Exercise objective: Return all entries precisely as they stand, without the images.

Records provided:
------

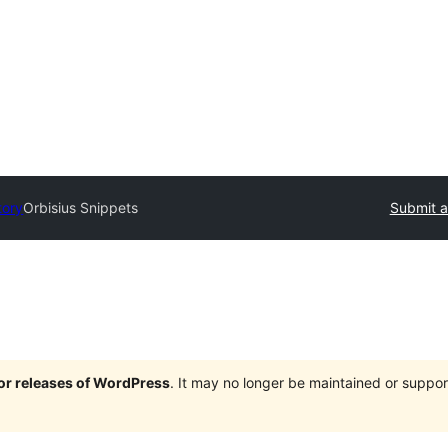
tory
Orbisius Snippets
Submit a
jor releases of WordPress
. It may no longer be maintained or supp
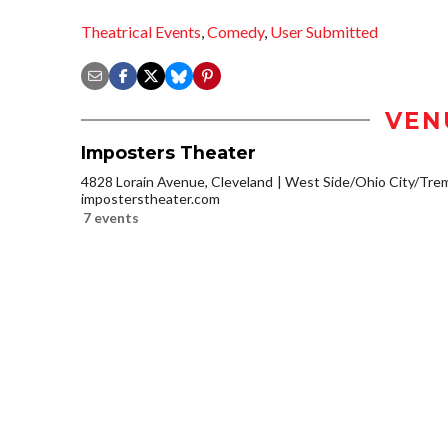
Theatrical Events
,
Comedy
,
User Submitted
VEN
Imposters Theater
4828 Lorain Avenue, Cleveland
West Side/Ohio City/Tre
imposterstheater.com
7 events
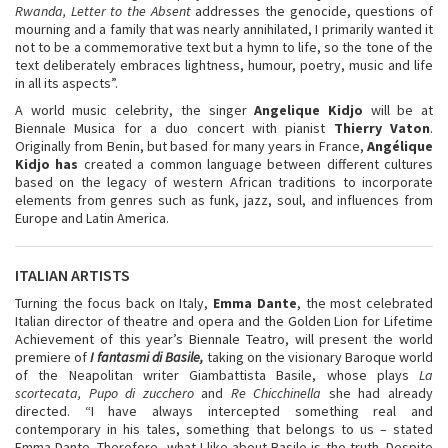
Rwanda, Letter to the Absent
addresses the genocide, questions of
mourning and a family that was nearly annihilated, I primarily wanted it
not to be a commemorative text but a hymn to life, so the tone of the
text deliberately embraces lightness, humour, poetry, music and life
in all its aspects”.
A world music celebrity, the singer
Angelique Kidjo
will be at
Biennale Musica for a duo concert with pianist
Thierry Vaton
.
Originally from Benin, but based for many years in France,
Angélique
Kidjo has
created a common language between different cultures
based on the legacy of western African traditions to incorporate
elements from genres such as funk, jazz, soul, and influences from
Europe and Latin America.
ITALIAN ARTISTS
Turning the focus back on Italy,
Emma Dante
, the most celebrated
Italian director of theatre and opera and the Golden Lion for Lifetime
Achievement of this year’s Biennale Teatro, will present the world
premiere of
I fantasmi di Basile,
taking on the visionary Baroque world
of the Neapolitan writer Giambattista Basile, whose plays
La
scortecata, Pupo di zucchero
and
Re Chicchinella
she had already
directed. “I have always intercepted something real and
contemporary in his tales, something that belongs to us – stated
Emma Dante. Therefore, what I like about Basile is the truth. Despite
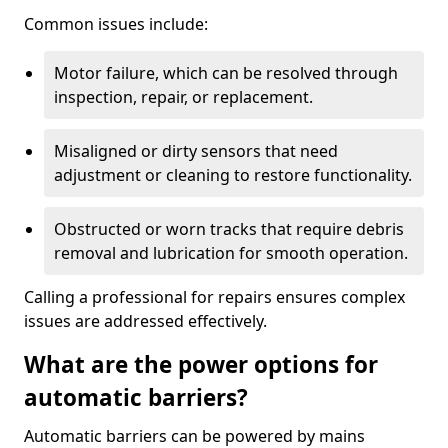
Common issues include:
Motor failure, which can be resolved through
inspection, repair, or replacement.
Misaligned or dirty sensors that need
adjustment or cleaning to restore functionality.
Obstructed or worn tracks that require debris
removal and lubrication for smooth operation.
Calling a professional for repairs ensures complex
issues are addressed effectively.
What are the power options for
automatic barriers?
Automatic barriers can be powered by mains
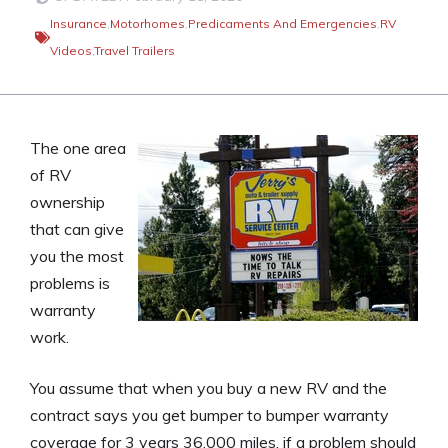
Insurance
,
Motorhomes
,
Predicaments And Emergencies
,
RV
Videos
,
Travel Trailers
The one area
of RV
ownership
that can give
you the most
problems is
warranty
work.
You assume that when you buy a new RV and the
contract says you get bumper to bumper warranty
coverage for 3 years 36,000 miles, if a problem should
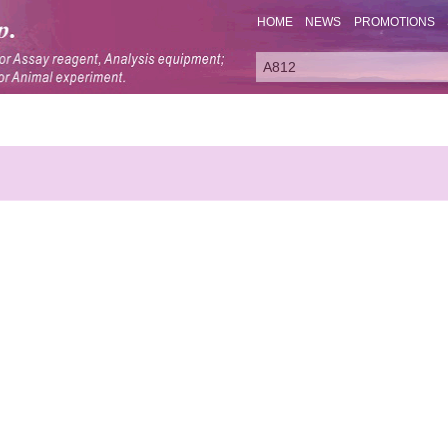
HOME
NEWS
PROMOTIONS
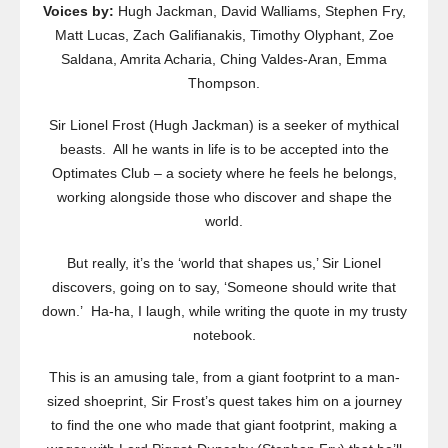
Voices by:
Hugh Jackman, David Walliams, Stephen Fry,
Matt Lucas, Zach Galifianakis, Timothy Olyphant, Zoe
Saldana, Amrita Acharia, Ching Valdes-Aran, Emma
Thompson.
Sir Lionel Frost (Hugh Jackman) is a seeker of mythical
beasts. All he wants in life is to be accepted into the
Optimates Club – a society where he feels he belongs,
working alongside those who discover and shape the
world.
But really, it’s the ‘world that shapes us,’ Sir Lionel
discovers, going on to say, ‘Someone should write that
down.’ Ha-ha, I laugh, while writing the quote in my trusty
notebook.
This is an amusing tale, from a giant footprint to a man-
sized shoeprint, Sir Frost’s quest takes him on a journey
to find the one who made that giant footprint, making a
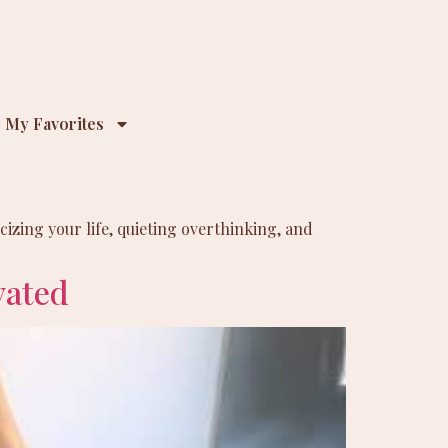
 My Favorites
izing your life, quieting overthinking, and
vated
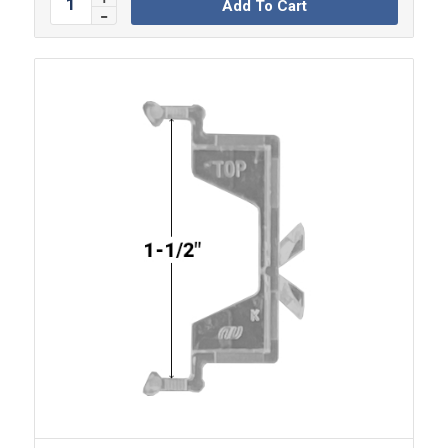
Add To Cart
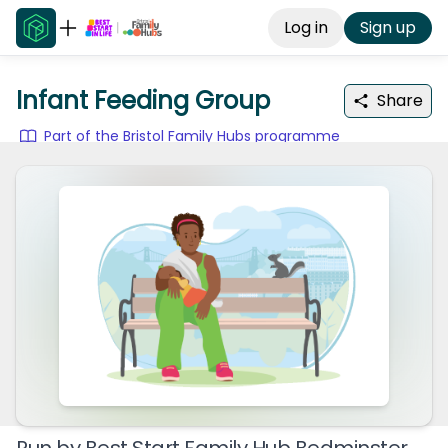
Log in
Sign up
Infant Feeding Group
Share
Part of the Bristol Family Hubs programme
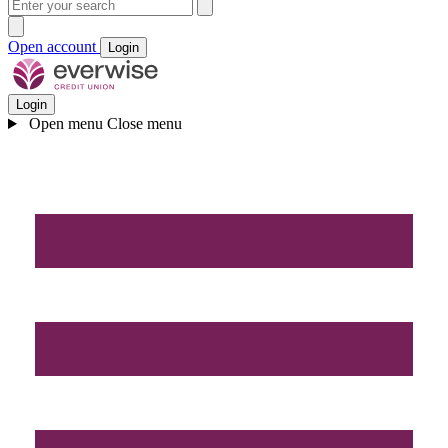
Open account
Login
Login
Open menu
Close menu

------

Task output:
tory
Orbisius Snippets
Submit a
jor releases of WordPress
. It may no longer be maintained or supp
Theatrical Events
,
Comedy
,
User Submitted
VEN
Imposters Theater
4828 Lorain Avenue, Cleveland
West Side/Ohio City/Tre
imposterstheater.com
7 events
Rwanda, Letter to the Absent
addresses the genocide, questions of
mourning and a family that was nearly annihilated, I primarily wanted it
not to be a commemorative text but a hymn to life, so the tone of the
text deliberately embraces lightness, humour, poetry, music and life
in all its aspects”.
A world music celebrity, the singer
Angelique Kidjo
will be at
Biennale Musica for a duo concert with pianist
Thierry Vaton
.
Originally from Benin, but based for many years in France,
Angélique
Kidjo has
created a common language between different cultures
based on the legacy of western African traditions to incorporate
elements from genres such as funk, jazz, soul, and influences from
Europe and Latin America.
ITALIAN ARTISTS
Turning the focus back on Italy,
Emma Dante
, the most celebrated
Italian director of theatre and opera and the Golden Lion for Lifetime
Achievement of this year’s Biennale Teatro, will present the world
premiere of
I fantasmi di Basile,
taking on the visionary Baroque world
of the Neapolitan writer Giambattista Basile, whose plays
La
scortecata, Pupo di zucchero
and
Re Chicchinella
she had already
directed. “I have always intercepted something real and
contemporary in his tales, something that belongs to us – stated
Emma Dante. Therefore, what I like about Basile is the truth. Despite
Common issues include:
Motor failure, which can be resolved through
inspection, repair, or replacement.
Misaligned or dirty sensors that need
adjustment or cleaning to restore functionality.
Obstructed or worn tracks that require debris
removal and lubrication for smooth operation.
Calling a professional for repairs ensures complex
issues are addressed effectively.
What are the power options for
automatic barriers?
Automatic barriers can be powered by mains
Insurance
,
Motorhomes
,
Predicaments And Emergencies
,
RV
Videos
,
Travel Trailers
The one area
of RV
ownership
that can give
you the most
problems is
warranty
work.
You assume that when you buy a new RV and the
contract says you get bumper to bumper warranty
coverage for 3 years 36,000 miles, if a problem should
HOME
NEWS
PROMOTIONS
Voices by:
Hugh Jackman, David Walliams, Stephen Fry,
Matt Lucas, Zach Galifianakis, Timothy Olyphant, Zoe
Saldana, Amrita Acharia, Ching Valdes-Aran, Emma
Thompson.
Sir Lionel Frost (Hugh Jackman) is a seeker of mythical
beasts. All he wants in life is to be accepted into the
Optimates Club – a society where he feels he belongs,
working alongside those who discover and shape the
world.
But really, it’s the ‘world that shapes us,’ Sir Lionel
discovers, going on to say, ‘Someone should write that
down.’ Ha-ha, I laugh, while writing the quote in my trusty
notebook.
This is an amusing tale, from a giant footprint to a man-
sized shoeprint, Sir Frost’s quest takes him on a journey
to find the one who made that giant footprint, making a
 My Favorites
izing your life, quieting overthinking, and
vated
Add To Cart
Log in
Sign up
Infant Feeding Group
Share
Part of the Bristol Family Hubs programme
Open account
Login
Login
Open menu
Close menu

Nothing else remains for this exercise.